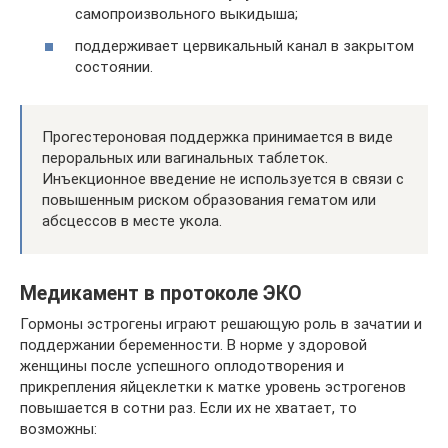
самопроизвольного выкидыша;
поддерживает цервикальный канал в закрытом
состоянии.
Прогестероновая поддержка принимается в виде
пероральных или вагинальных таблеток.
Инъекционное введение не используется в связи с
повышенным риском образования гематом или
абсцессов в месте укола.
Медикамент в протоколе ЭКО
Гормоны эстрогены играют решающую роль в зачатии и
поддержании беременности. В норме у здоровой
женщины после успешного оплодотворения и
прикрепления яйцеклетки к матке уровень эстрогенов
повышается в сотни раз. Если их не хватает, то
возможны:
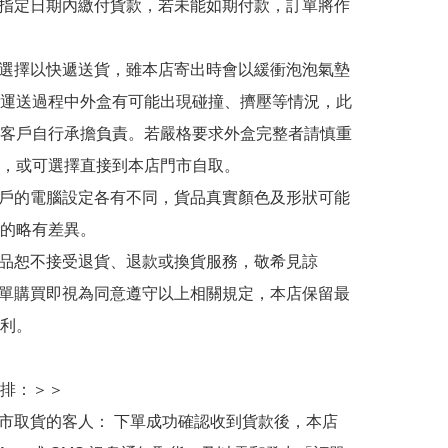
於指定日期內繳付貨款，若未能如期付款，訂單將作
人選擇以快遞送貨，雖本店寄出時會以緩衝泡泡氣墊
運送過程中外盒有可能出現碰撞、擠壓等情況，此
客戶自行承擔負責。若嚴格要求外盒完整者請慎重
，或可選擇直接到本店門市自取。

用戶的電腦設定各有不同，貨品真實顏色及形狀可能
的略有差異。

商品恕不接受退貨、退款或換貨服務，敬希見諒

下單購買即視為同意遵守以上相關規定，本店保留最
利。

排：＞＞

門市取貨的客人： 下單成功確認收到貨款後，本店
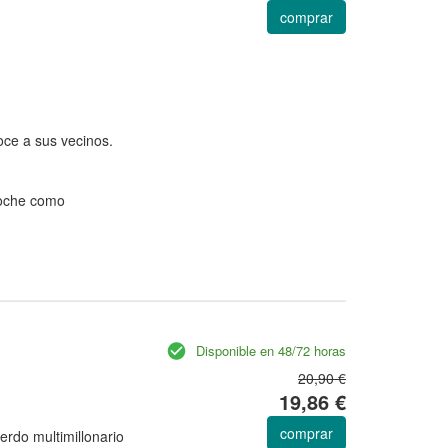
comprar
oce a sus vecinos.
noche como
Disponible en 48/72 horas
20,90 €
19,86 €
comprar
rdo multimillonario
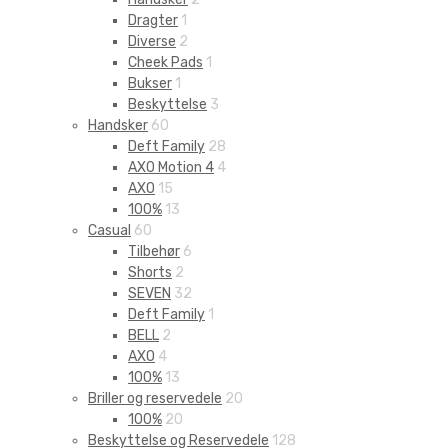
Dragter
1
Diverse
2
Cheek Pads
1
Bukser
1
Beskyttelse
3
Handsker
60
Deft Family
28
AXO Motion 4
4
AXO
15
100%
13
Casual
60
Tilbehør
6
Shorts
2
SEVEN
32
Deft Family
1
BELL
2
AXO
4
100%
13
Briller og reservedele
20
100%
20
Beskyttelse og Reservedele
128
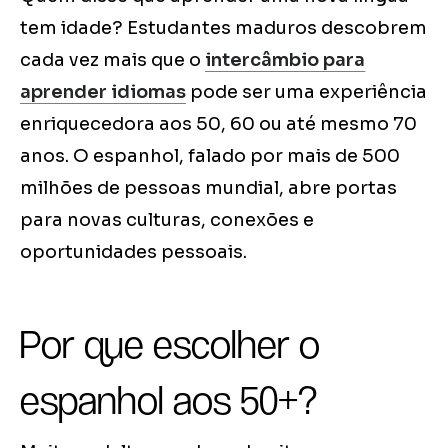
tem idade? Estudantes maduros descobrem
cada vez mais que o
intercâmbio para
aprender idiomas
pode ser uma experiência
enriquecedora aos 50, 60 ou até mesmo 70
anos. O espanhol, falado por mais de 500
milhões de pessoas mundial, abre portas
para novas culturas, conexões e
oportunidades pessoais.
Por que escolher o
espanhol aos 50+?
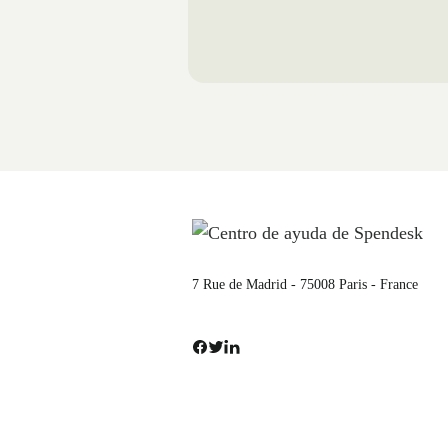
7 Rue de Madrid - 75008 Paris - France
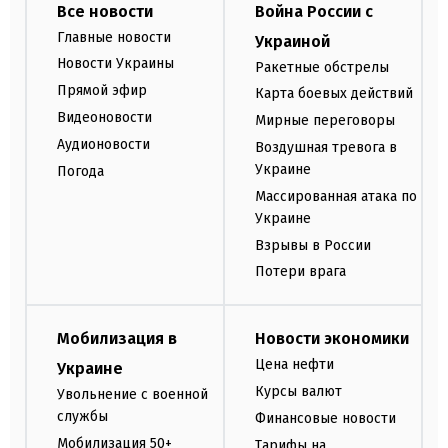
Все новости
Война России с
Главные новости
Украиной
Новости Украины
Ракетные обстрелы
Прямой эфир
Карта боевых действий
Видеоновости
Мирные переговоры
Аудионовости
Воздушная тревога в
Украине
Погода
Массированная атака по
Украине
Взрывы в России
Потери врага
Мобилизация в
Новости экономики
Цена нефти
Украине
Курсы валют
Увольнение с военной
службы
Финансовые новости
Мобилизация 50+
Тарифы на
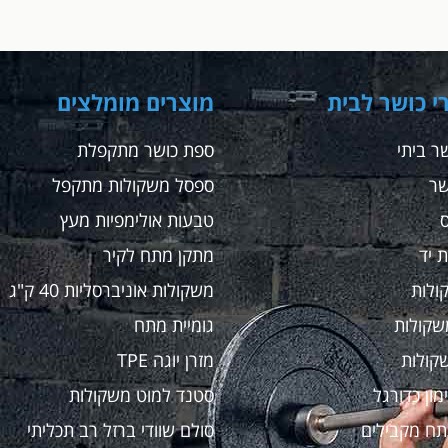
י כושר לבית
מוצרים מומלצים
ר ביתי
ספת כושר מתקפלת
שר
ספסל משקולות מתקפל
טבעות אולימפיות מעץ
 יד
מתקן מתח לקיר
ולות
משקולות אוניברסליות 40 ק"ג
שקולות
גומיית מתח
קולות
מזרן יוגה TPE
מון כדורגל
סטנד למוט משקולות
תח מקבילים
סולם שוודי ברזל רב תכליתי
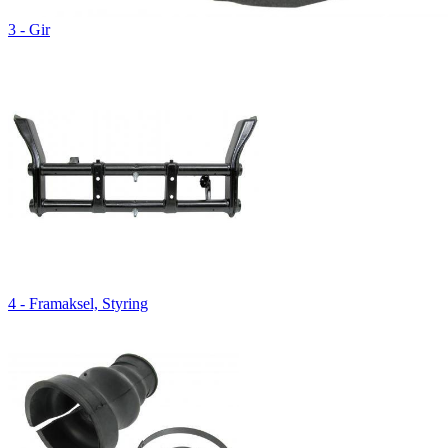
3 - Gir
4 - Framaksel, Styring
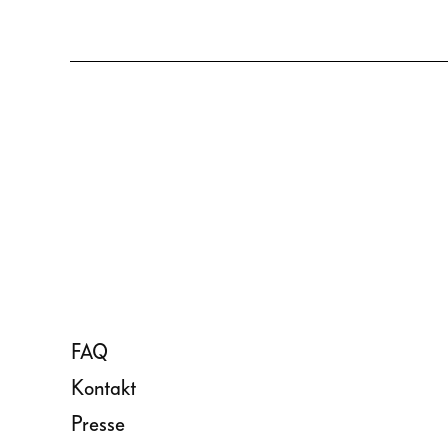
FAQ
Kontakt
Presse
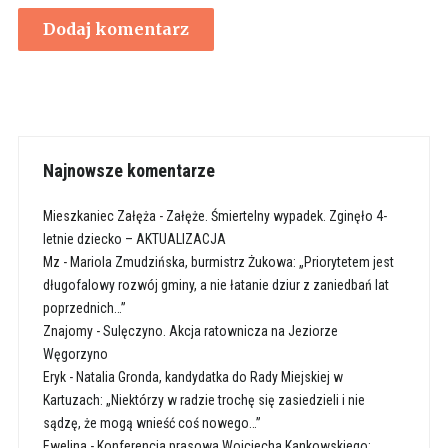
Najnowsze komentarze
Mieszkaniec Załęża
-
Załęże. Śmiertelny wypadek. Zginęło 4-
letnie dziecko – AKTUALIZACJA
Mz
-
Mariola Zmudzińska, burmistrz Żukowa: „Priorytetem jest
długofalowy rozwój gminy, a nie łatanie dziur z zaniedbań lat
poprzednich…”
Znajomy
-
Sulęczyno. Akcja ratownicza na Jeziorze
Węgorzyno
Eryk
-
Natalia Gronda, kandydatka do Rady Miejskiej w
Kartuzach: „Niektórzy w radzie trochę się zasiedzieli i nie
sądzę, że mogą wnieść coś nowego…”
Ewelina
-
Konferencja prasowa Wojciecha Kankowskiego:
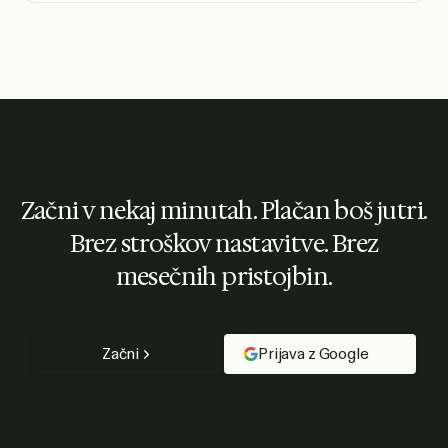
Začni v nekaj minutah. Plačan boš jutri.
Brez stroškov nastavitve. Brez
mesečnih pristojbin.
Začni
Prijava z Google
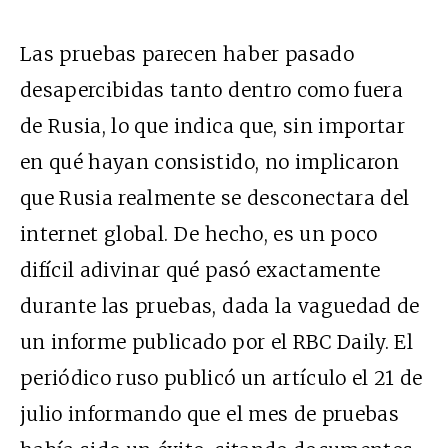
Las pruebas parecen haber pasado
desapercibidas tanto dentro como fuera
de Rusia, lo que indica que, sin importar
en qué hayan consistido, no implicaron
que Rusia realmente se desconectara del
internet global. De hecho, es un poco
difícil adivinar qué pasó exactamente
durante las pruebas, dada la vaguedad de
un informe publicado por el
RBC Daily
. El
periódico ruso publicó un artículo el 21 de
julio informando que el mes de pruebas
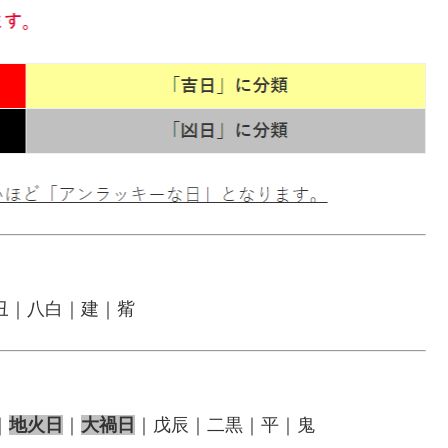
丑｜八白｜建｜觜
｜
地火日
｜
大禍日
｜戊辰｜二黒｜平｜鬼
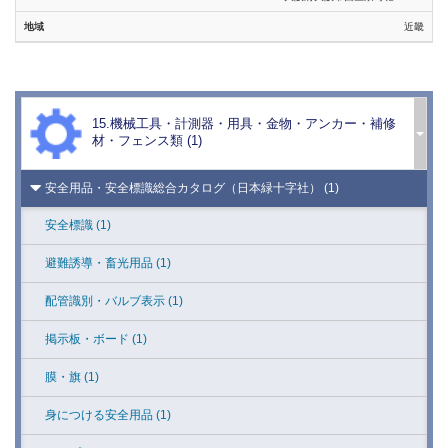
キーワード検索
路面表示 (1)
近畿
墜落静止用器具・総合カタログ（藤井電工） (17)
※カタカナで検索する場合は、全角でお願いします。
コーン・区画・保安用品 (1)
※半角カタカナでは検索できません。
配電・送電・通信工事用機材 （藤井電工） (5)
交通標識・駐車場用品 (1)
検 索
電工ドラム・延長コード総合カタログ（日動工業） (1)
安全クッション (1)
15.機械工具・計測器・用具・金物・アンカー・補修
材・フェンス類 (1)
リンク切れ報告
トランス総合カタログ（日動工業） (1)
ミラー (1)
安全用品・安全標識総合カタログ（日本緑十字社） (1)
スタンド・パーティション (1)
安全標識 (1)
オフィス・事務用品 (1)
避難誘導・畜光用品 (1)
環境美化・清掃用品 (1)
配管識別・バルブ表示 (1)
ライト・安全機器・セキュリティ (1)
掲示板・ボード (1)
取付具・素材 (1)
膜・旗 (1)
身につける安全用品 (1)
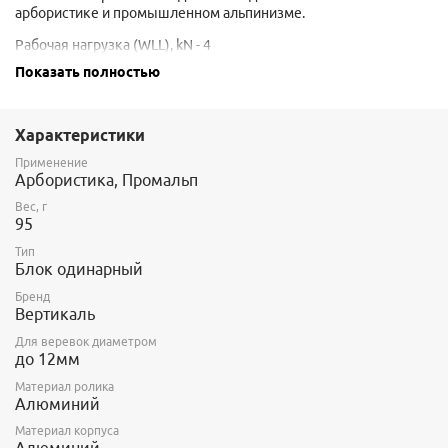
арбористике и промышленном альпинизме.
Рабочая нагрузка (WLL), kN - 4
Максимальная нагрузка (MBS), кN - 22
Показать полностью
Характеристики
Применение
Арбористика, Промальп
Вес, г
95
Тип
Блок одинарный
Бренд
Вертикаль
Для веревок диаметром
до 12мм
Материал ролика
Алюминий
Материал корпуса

══════════

Please output the lines of the records above from the one with "en qué hayan consistido, no implicaron" through the last, exactly as they appear and with both ends included; skip any pictures and add nothing.

en qué hayan consistido, no implicaron
que Rusia realmente se desconectara del
internet global. De hecho, es un poco
difícil adivinar qué pasó exactamente
durante las pruebas, dada la vaguedad de
un informe publicado por el
RBC Daily
. El
periódico ruso publicó un artículo el 21 de
julio informando que el mes de pruebas
丑｜八白｜建｜觜
｜
地火日
｜
大禍日
｜戊辰｜二黒｜平｜鬼
キーワード検索
路面表示 (1)
近畿
墜落静止用器具・総合カタログ（藤井電工） (17)
※カタカナで検索する場合は、全角でお願いします。
コーン・区画・保安用品 (1)
※半角カタカナでは検索できません。
配電・送電・通信工事用機材 （藤井電工） (5)
交通標識・駐車場用品 (1)
検 索
電工ドラム・延長コード総合カタログ（日動工業） (1)
安全クッション (1)
15.機械工具・計測器・用具・金物・アンカー・補修
材・フェンス類 (1)
リンク切れ報告
トランス総合カタログ（日動工業） (1)
ミラー (1)
安全用品・安全標識総合カタログ（日本緑十字社） (1)
スタンド・パーティション (1)
安全標識 (1)
オフィス・事務用品 (1)
避難誘導・畜光用品 (1)
環境美化・清掃用品 (1)
配管識別・バルブ表示 (1)
ライト・安全機器・セキュリティ (1)
掲示板・ボード (1)
取付具・素材 (1)
膜・旗 (1)
身につける安全用品 (1)
арбористике и промышленном альпинизме.
Рабочая нагрузка (WLL), kN - 4
Максимальная нагрузка (MBS), кN - 22
Показать полностью
Характеристики
Применение
Арбористика, Промальп
Вес, г
95
Тип
Блок одинарный
Бренд
Вертикаль
Для веревок диаметром
до 12мм
Материал ролика
Алюминий
Материал корпуса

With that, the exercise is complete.